→ **Task objective**: All lines holding the word "puterii" in the listing below need to be copied.

→ **Data extract**:

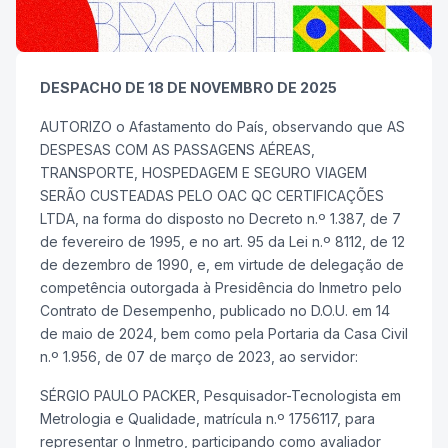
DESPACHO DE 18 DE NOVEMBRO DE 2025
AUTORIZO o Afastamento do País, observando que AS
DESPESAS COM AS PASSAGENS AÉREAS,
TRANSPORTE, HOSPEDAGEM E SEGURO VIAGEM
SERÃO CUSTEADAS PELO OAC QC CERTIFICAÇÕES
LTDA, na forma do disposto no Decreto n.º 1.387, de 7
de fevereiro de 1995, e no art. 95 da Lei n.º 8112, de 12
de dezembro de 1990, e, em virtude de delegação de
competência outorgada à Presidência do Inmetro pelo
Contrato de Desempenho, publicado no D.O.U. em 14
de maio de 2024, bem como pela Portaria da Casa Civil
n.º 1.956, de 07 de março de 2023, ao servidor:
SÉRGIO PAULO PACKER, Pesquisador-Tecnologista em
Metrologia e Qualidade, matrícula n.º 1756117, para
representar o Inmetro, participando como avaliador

==

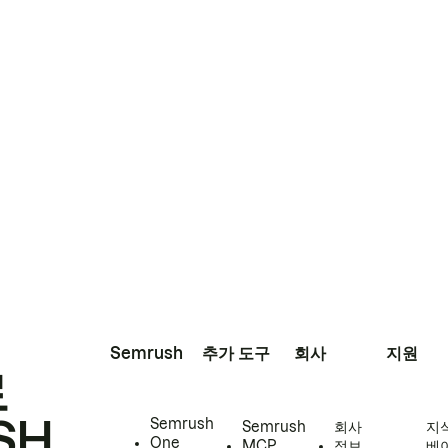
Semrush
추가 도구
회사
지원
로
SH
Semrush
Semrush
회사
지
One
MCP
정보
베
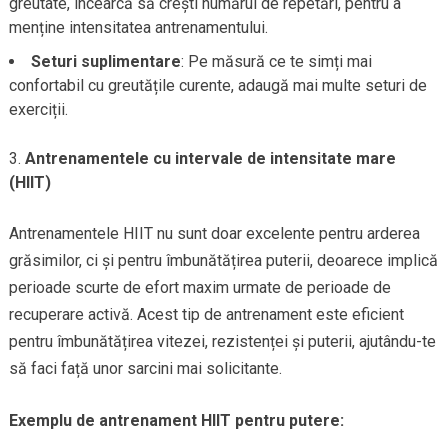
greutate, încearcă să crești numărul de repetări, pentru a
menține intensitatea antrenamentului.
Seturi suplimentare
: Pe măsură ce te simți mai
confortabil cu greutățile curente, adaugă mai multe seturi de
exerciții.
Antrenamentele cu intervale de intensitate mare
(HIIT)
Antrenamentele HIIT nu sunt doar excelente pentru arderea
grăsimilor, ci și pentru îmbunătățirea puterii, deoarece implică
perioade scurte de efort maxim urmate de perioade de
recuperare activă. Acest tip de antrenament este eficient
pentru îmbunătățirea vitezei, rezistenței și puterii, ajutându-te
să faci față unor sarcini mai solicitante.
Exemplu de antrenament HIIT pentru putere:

→ **Answer space**:
grăsimilor, ci și pentru îmbunătățirea puterii, deoarece implică
pentru îmbunătățirea vitezei, rezistenței și puterii, ajutându-te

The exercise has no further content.